Chodzi o blisko 600 hektarów. Cała procedura może potrwać do końca tego roku. – Na przejmowanej nieruchomości pozostaną jedynie budynki portu lotniczego oraz dwa obiekty przed wjazdem na teren kompleksu – zaznacza przedstawiciel biura prasowego. – Z chwilą przekazania w administrowanie wojskowe będzie to teren zamknięty, dlatego inna działalność jest wykluczona – podkreśla MON i dodaje, że trwają prace planistyczne połączone z opracowywaniem dokumentacji projektowej.
Gen. Jarosław Gromadzinski dowódca 18. Dywizji Zmechanizowanej zapowiadał w październiku, że w już tym roku ma się rozpocząć formowanie pierwszego batalionu zmechanizowanego.

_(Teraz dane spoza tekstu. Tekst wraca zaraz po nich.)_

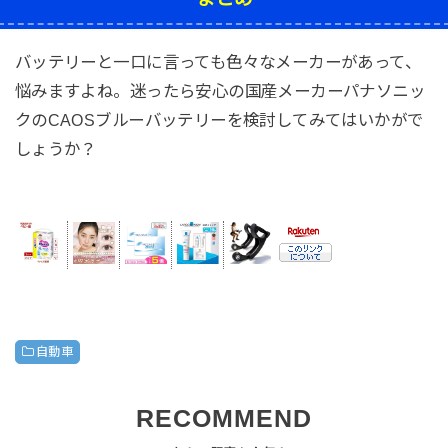
バッテリーと一口に言っても色々なメーカーがあって、
悩みますよね。迷ったら安心の国産メーカーパナソニッ
クのCAOSブルーバッテリーを検討してみてはいかがで
しょうか？
自動車
RECOMMEND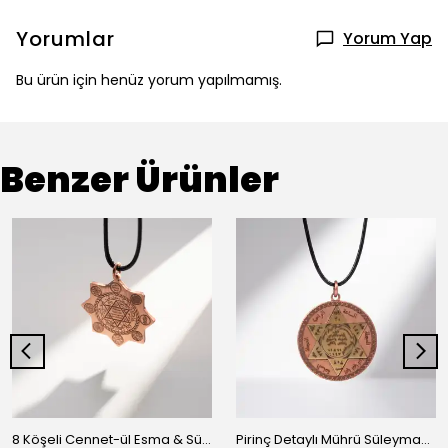
Yorumlar
Yorum Yap
Bu ürün için henüz yorum yapılmamış.
Benzer Ürünler
8 Köşeli Cennet-ül Esma & Süleyman Mührü Bakır Kolye
Pirinç Detaylı Mührü Süleyman ve Cennetül Esma İşlemeli Yuvarlak Bakır Kolye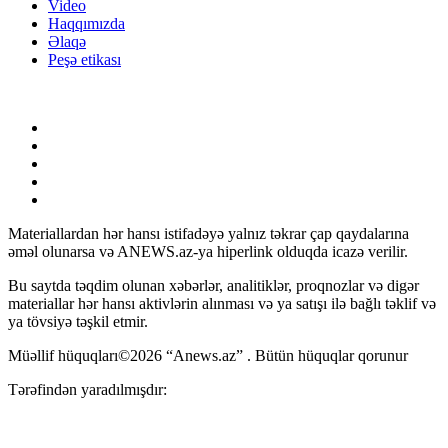
Video
Haqqımızda
Əlaqə
Peşə etikası
Materiallardan hər hansı istifadəyə yalnız təkrar çap qaydalarına
əməl olunarsa və ANEWS.az-ya hiperlink olduqda icazə verilir.
Bu saytda təqdim olunan xəbərlər, analitiklər, proqnozlar və digər
materiallar hər hansı aktivlərin alınması və ya satışı ilə bağlı təklif və
ya tövsiyə təşkil etmir.
Müəllif hüquqları©2026 “Anews.az” . Bütün hüquqlar qorunur
Tərəfindən yaradılmışdır: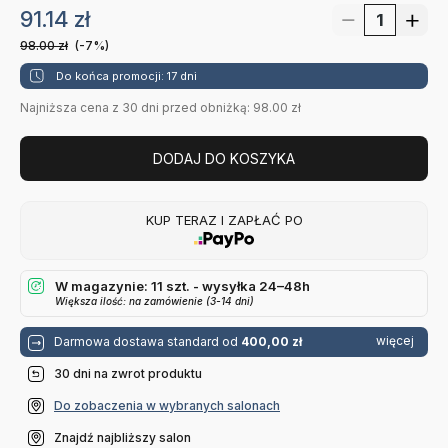
91.14
zł
98.00
zł
(-7%)
Do końca promocji: 17 dni
Najniższa cena z 30 dni przed obniżką: 98.00 zł
DODAJ DO KOSZYKA
KUP TERAZ I ZAPŁAĆ PO
W magazynie: 11 szt. - wysyłka 24–48h
Większa ilość: na zamówienie (3-14 dni)
więcej
Darmowa dostawa standard od
400,00 zł
30 dni na zwrot produktu
Do zobaczenia w wybranych salonach
Znajdź najbliższy salon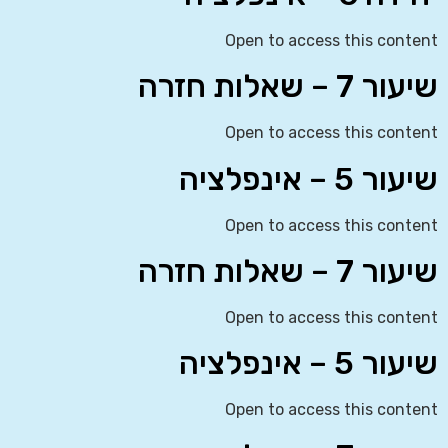
Open to access this content
שיעור 7 – שאלות חזרה
Open to access this content
שיעור 5 – אינפלציה
Open to access this content
שיעור 7 – שאלות חזרה
Open to access this content
שיעור 5 – אינפלציה
Open to access this content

– Lądowisko w Białej Podlaskiej zostało wykreślone z ewidencji lądowisk prowadzonej przez Prezesa Urzędu Lotnictwa Cywilnego decyzją z dnia 10 stycznia tego roku – informuje nas z kolei Agnieszka Babiak z biura prasowego ULC.
W związku z tym, że resort chce mieć teren tylko dla siebie, do 31 grudnia ubiegłego roku hangar musiały opuścić wszystkie samoloty. W połowie grudnia z Białej Podlaskiej odleciał "Limek", samolot szkolno-bojowy, który stacjonował tu od 2012 roku. – To jest zamknięcie historii lotniczej ziemi bialskopodlaskiej – mówił wówczas pilot Sławomir Hetman, który odleciał Limem do Mielca. – Na początku swojej kariery zawodowej latałem tymi samolotami w Białej Podlaskiej – wspominał. Hangar ma być docelowo poddany rozbiórce.
A kilka dni temu Stowarzyszenie Seniorów Lotnictwa Wojskowego RP wyprowadziło z budynku dawnej wieży kontroli lotów, gdzie zgromadziło wiele pamiątek. Bialski oddział powstał w 1997 roku. – W obecnej sytuacji, gdy nie ma lotnictwa, pragniemy zachować jako stowarzyszenie pamięć o tym, co było 123 lata na niebie Białej Podlaskiej. Posiadamy różne pamiątki, które chcemy pokazać dla mieszkańców, a szczególnie dla młodzieży – zaznacza Franciszek Ostrowski, miejski radny i były lotnik. Lotnicy chcą stworzyć muzeum. Wstępny plan zakłada, że znajdzie się ono przy ulicy Sidorskiej.
Na terenie byłego lotniska ma stacjonować batalion zmechanizowany, dywizjon przeciwlotniczy, kompania rozpoznawcza, kompania saperów oraz batalion transportowy. Będzie tu służyć 2 tys. żołnierzy. Pierwszy przetarg na remont budynku sztabowego już rozstrzygnięto. Opiewa na 23 mln zł. Jak czytamy w dokumentach przetargowych, roboty obejmą rozbiórkę, prace budowlane i instalacyjne. Wybudowane będą systemy alarmowe i pomieszczenia do przetwarzania informacji niejawnych. Do tego parkingi i przyległe drogi. Czas realizacji to wrzesień 2021 roku.